Pouca
gente no planeta observa a geopolítica mundial com a lucidez de Boaventura de
Sousa Santos. Catedrático aposentado da Faculdade de Economia da Universidade
de Coimbra, Portugal, e professor emérito da Faculdade de Direito da
Universidade de Wisconsin, Estados Unidos, Boaventura é também profundo
conhecedor da realidade do Brasil, onde passou a ser mais conhecido no início
deste século, ao organizar e participar de edições do Fórum Social Mundial, e
onde esteve recentemente para lançar seu novo livro, A Difícil Democracia
(Editora Boitempo).
Da RBA
Ao
analisar o complexo cenário político e econômico global, o professor considera
incompatível a coexistência entre a democracia e as modernas sociedades
capitalistas. Para ele, a democracia, limitada ao nível do sistema político,
sempre sucumbe, na prática, aos três modos de dominação de classes:
capitalismo, colonialismo e patriarcado. O resultado, com alguma variação de
tons aqui e ali, é a prevalência de um fascismo social. Tome-se o caso
brasileiro no qual, segundo Boaventura, a democracia tinha mais intensidade
antes do “golpe
parlamentar-midiático-judicial” do que tem agora. Agora, a simples
composição do governo mostra como a democracia está mais capitalista,
colonialista e patriarcal. E o que tem o fascismo social a ver com isso?
Sua
definição das situações em que o fenômeno ocorre soará familiar: quando uma
família tem comida para dar aos filhos hoje mas não sabe se a terá amanhã;
quando um trabalhador desempregado se vê obrigado a aceitar as condições
ilegais que o patrão impõe; quando uma mulher é violada a caminho de casa ou é
assassinada em casa pelo companheiro; quando povos indígenas são expulsos de
suas terras ou assassinados impunemente por capangas a serviço de
latifundiários; quando jovens negros são vítimas de racismo e de brutalidade policial
nas periferias das cidades.
“Em todos estes casos, as vítimas são
formalmente cidadãos, mas não têm realisticamente qualquer possibilidade de
invocar eficazmente direitos de cidadania a seu favor”, define o professor.
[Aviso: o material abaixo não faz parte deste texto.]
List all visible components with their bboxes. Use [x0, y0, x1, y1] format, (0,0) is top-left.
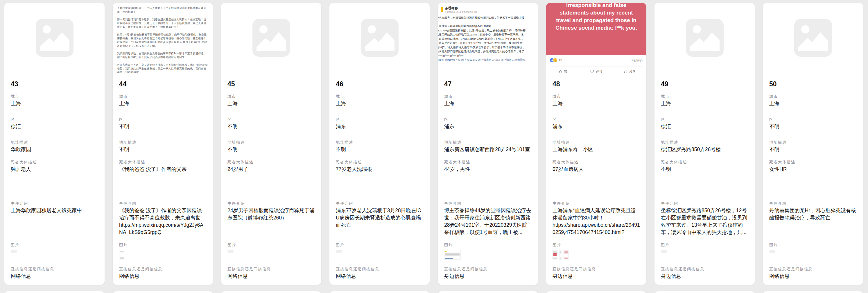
deceased-label: 死者大体描述 [336, 159, 423, 165]
deceased-value: 独居老人 [11, 166, 98, 173]
image-label: 图片 [336, 242, 423, 248]
address-value: 不明 [119, 146, 207, 153]
next-card-top[interactable] [763, 291, 863, 293]
card-image-area[interactable] [330, 3, 430, 73]
city-label: 城市 [227, 94, 315, 99]
event-label: 事件介绍 [769, 201, 857, 206]
image-label: 图片 [769, 242, 857, 248]
image-label: 图片 [661, 242, 748, 248]
source-label: 直接信息还是间接信息 [769, 267, 857, 272]
deceased-value: 44岁，男性 [444, 166, 532, 173]
city-value: 上海 [119, 100, 207, 107]
image-attachment-thumb[interactable] [564, 250, 568, 260]
next-row-preview [4, 291, 863, 293]
records-board: 43 城市 上海 区 徐汇 地址描述 华欣家园 死者大体描述 独居老人 事件介绍… [0, 0, 868, 293]
record-number: 50 [769, 80, 777, 88]
next-card-top[interactable] [330, 291, 430, 293]
event-label: 事件介绍 [227, 201, 315, 206]
card-image-area[interactable]: 人都没有这样的机会。一个病人需要几十个人的同时帮助和关怀才有可能获得一丝的机会！… [113, 3, 213, 73]
district-label: 区 [227, 117, 315, 122]
record-card-45[interactable]: 45 城市 上海 区 不明 地址描述 不明 死者大体描述 24岁男子 事件介绍 … [221, 3, 321, 285]
comment-button[interactable]: 评论 [580, 68, 613, 73]
event-label: 事件介绍 [444, 201, 532, 206]
city-value: 上海 [769, 100, 857, 107]
placeholder-image-icon [36, 19, 73, 57]
image-attachment-thumb[interactable] [661, 250, 667, 253]
weibo-post-text: 一名志愿者，昨日我投入路浦西核酸检测的队伍，但是累了一天后晚上接 。 哥家住浦东… [438, 16, 538, 58]
card-image-area[interactable] [4, 3, 104, 73]
weibo-screenshot: 茶香禅静 4-2 02:31 来自 iPhone客户端 一名志愿者，昨日我投入路… [438, 3, 538, 73]
share-button[interactable]: 分享 [613, 68, 646, 73]
card-image-area[interactable]: irresponsible and false statements about… [546, 3, 646, 73]
record-card-50[interactable]: 50 城市 上海 区 不明 地址描述 不明 死者大体描述 女性HR 事件介绍 丹… [763, 3, 863, 285]
image-attachment-thumb[interactable] [336, 250, 342, 253]
source-value: 网络信息 [336, 273, 423, 280]
surprised-reaction-icon [553, 58, 557, 62]
record-card-43[interactable]: 43 城市 上海 区 徐汇 地址描述 华欣家园 死者大体描述 独居老人 事件介绍… [4, 3, 104, 285]
address-value: 不明 [336, 146, 423, 153]
statement-text: irresponsible and false statements about… [546, 3, 646, 32]
image-label: 图片 [444, 242, 532, 248]
event-label: 事件介绍 [11, 201, 98, 206]
deceased-label: 死者大体描述 [11, 159, 98, 165]
record-number: 46 [336, 80, 343, 88]
district-value: 徐汇 [11, 123, 98, 130]
source-label: 直接信息还是间接信息 [336, 267, 423, 272]
image-attachment-thumb[interactable] [559, 250, 562, 260]
image-attachment-thumb[interactable] [444, 250, 461, 260]
reaction-count: 19 [559, 58, 562, 62]
address-label: 地址描述 [553, 140, 640, 145]
card-image-area[interactable] [654, 3, 755, 73]
event-label: 事件介绍 [336, 201, 423, 206]
record-number: 49 [661, 80, 669, 88]
image-attachment-thumb[interactable] [769, 250, 775, 253]
avatar [441, 7, 443, 11]
like-button[interactable]: 赞 [546, 68, 580, 73]
comments-count[interactable]: 7条评论 [631, 59, 643, 63]
record-card-49[interactable]: 49 城市 上海 区 徐汇 地址描述 徐汇区罗秀路850弄26号楼 死者大体描述… [654, 3, 755, 285]
address-value: 上海浦东寿二小区 [553, 146, 640, 153]
source-label: 直接信息还是间接信息 [119, 267, 207, 272]
address-label: 地址描述 [119, 140, 207, 145]
city-value: 上海 [227, 100, 315, 107]
next-card-top[interactable] [221, 291, 321, 293]
record-card-48[interactable]: irresponsible and false statements about… [546, 3, 646, 285]
city-value: 上海 [553, 100, 640, 107]
image-attachment-thumb[interactable] [553, 250, 557, 260]
image-attachment-thumb[interactable] [11, 250, 17, 253]
record-card-47[interactable]: 茶香禅静 4-2 02:31 来自 iPhone客户端 一名志愿者，昨日我投入路… [438, 3, 538, 285]
source-value: 身边信息 [661, 273, 748, 280]
card-image-area[interactable] [763, 3, 863, 73]
district-label: 区 [336, 117, 423, 122]
address-label: 地址描述 [769, 140, 857, 145]
record-card-46[interactable]: 46 城市 上海 区 浦东 地址描述 不明 死者大体描述 77岁老人沈瑞根 事件… [330, 3, 430, 285]
weibo-timestamp: 4-2 02:31 来自 iPhone客户端 [445, 10, 477, 14]
next-card-top[interactable] [4, 291, 104, 293]
image-label: 图片 [119, 242, 207, 248]
article-screenshot: 人都没有这样的机会。一个病人需要几十个人的同时帮助和关怀才有可能获得一丝的机会！… [113, 3, 213, 73]
district-value: 不明 [769, 123, 857, 130]
next-card-top[interactable] [113, 291, 213, 293]
next-card-top[interactable] [654, 291, 755, 293]
comment-bubble-icon [590, 69, 594, 73]
next-card-top[interactable] [546, 291, 646, 293]
deceased-value: 《我的爸爸 没了》作者的父亲 [119, 166, 207, 173]
city-label: 城市 [553, 94, 640, 99]
image-label: 图片 [227, 242, 315, 248]
city-label: 城市 [769, 94, 857, 99]
address-label: 地址描述 [11, 140, 98, 145]
event-value: 上海浦东*血透病人延误治疗致死且遗体滞留家中约30小时！ https://sha… [553, 207, 640, 236]
event-label: 事件介绍 [119, 201, 207, 206]
image-attachment-thumb[interactable] [227, 250, 234, 253]
event-value: 24岁男子因核酸而延误治疗而猝死于浦东医院（微博@红茶260） [227, 207, 315, 222]
placeholder-image-icon [252, 19, 290, 57]
address-label: 地址描述 [661, 140, 748, 145]
record-number: 44 [119, 80, 127, 88]
record-card-44[interactable]: 人都没有这样的机会。一个病人需要几十个人的同时帮助和关怀才有可能获得一丝的机会！… [113, 3, 213, 285]
image-attachment-thumb[interactable] [119, 250, 125, 260]
city-value: 上海 [444, 100, 532, 107]
source-value: 网络信息 [769, 273, 857, 280]
card-image-area[interactable] [221, 3, 321, 73]
next-card-top[interactable] [438, 291, 538, 293]
card-image-area[interactable]: 茶香禅静 4-2 02:31 来自 iPhone客户端 一名志愿者，昨日我投入路… [438, 3, 538, 73]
As vítimas de fascismo social, portanto, não são consideradas plenamente
humanas, como ele resume. Boaventura vê ainda nos planos do atual governo um
potencial devastador, de definhamento da democracia e de um aumento brutal do
fascismo social. Confira entrevista para a Revista do Brasil, disponível apenas
no site.
É possível funcionar uma democracia
plena em um sistema capitalista globalizado, neoliberal e com mídia
oligopolizada?
Nas
sociedades capitalistas em que vivemos e que, aliás, além de serem
capitalistas, são colonialistas e patriarcais, não é possível democracia plena
porque ela só opera (e mesmo assim com muitos limites) ao nível do sistema
político, enquanto as relações sociais diretamente decorrentes dos três modos
de dominação (capitalismo, colonialismo e patriarcado. Ou seja, as relações
patrão/trabalhador, branco/negro ou indígena, homem/mulher) só muito
marginalmente podem ser democratizadas a partir do atual sistema político.
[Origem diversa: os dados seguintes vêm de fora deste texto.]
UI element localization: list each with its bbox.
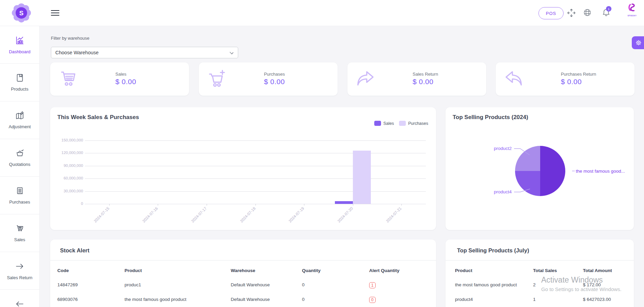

Aliás, torna-se virtualmente impossível quando o sistema político é, ele
próprio, dominado por patrões, por homens e por brancos. Ao deixar um vasto
campo de relações sociais por democratizar, a democracia é sempre de baixa
intensidade. Mas obviamente há graus de intensidade e os graus contam muito na
vida das pessoas. A democracia brasileira tinha mais intensidade antes do golpe
parlamentar-midiático-judicial do que tem agora. A simples composição do
governo mostra como a democracia é agora mais capitalista, colonialista e
patriarcal.
O que seria a democracia do futuro?
Em que ela precisa romper com a democracia que temos hoje?
A
democracia que temos não tem futuro, porque as forças sociais e econômicas que
atualmente a dominam e a manipulam estão possuídas de uma tal voracidade de
poder que as impede de aceitar os resultados incertos do jogo democrático
sempre que estes não lhes convêm. A manipulação midiática e a fraude eleitoral
(constitutiva no caso dos Estados Unidos) vão acabar por retirar qualquer
vestígio de credibilidade à democracia. Nessas condições, a luta pelo ideal
democrático vai implicar no futuro próximo uma ruptura do mesmo calibre das
revoluções da primeira metade do século 20. Esperemos que menos violenta. Será
uma democracia de tipo novo que procurará garantir o máximo de autonomia do
sistema político em relação aos três modos de dominação acima referidos – para
o que será necessária uma Assembleia Constituinte originária – para a partir
desse sistema político: a) pressionar até o limite a dominação capitalista em
nome da igualdade socioeconômica por via da redistribuição da riqueza, dos
direitos laborais, do acesso à terra, da tributação progressiva, do
reconhecimento de outras formas de propriedade para além da privada; e b)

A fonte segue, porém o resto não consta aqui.